WebRTC is an industry and standards effort to provide real-time communication capabilities into all browsers and make these capabilities accessible to software developers via standard HTML5 and Javascript APIs. WebRTC fills a critical gap in web technologies by allowing (a) browser access to native devices (e.g., microphone, webcam) through a Javascript API and (b) sharing captured streams using Real-Time browser-to-browser Communication. WebRTC also provides data sharing.
WebRTC accomplishes three main tasks: Acquiring audio and video; Communicating Audio and Video; Communicating Arbitrary Data. These tasks map one to one to three main Javascript APIs: MeadiaStream (i.e., getUserMedia); RTCPeerConnection; RTCDataChannel. Various aspects of video, audio and data transmission can be evaluated once a connection is established.

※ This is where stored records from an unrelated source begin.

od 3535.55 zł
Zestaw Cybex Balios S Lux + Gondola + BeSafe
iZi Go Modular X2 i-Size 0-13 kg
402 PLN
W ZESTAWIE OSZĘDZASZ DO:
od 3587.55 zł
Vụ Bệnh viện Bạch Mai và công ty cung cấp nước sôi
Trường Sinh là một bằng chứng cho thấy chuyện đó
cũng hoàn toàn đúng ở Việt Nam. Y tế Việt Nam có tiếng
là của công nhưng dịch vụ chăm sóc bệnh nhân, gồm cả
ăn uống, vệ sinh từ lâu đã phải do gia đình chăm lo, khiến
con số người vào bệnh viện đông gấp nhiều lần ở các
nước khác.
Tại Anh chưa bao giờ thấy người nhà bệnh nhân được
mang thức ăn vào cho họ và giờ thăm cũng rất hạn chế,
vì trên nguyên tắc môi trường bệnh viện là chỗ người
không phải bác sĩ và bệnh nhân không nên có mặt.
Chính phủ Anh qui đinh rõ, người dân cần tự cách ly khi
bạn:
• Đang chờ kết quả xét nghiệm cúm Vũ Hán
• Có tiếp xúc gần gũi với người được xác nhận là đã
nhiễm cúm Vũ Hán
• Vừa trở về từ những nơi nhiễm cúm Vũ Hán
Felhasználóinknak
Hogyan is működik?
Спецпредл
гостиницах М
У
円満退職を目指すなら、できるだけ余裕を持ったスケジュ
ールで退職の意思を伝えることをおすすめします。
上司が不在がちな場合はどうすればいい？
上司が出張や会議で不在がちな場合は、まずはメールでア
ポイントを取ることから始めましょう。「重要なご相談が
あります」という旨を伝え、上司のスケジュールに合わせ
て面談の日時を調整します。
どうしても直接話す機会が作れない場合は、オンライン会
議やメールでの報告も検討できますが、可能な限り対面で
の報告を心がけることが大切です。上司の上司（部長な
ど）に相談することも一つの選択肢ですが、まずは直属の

We are investigating issues in WebRTC behavior and performance. The latter is particularly important on mobile devices. We have developed a benchmark suite, WebRTCBench, to help identify perfromance issues and target them for improvement. The goal of WebRTCBench is to measure various aspects of connection establishment and streaming between WebRTC peers. This allows a quantitative comparison of WebRTC implementations across browsers and devices (i.e., hardware platforms). WebRTCBench allows definition and evaluation of MediaStreams composed of Video, Audio, Data or any subset of the three. It can establish a single peer connection with a media server and multiple peer connections between browsers in a WebRTC triangle.
The current version of the benchmark can be downloded here
Supported by the Intel Corp.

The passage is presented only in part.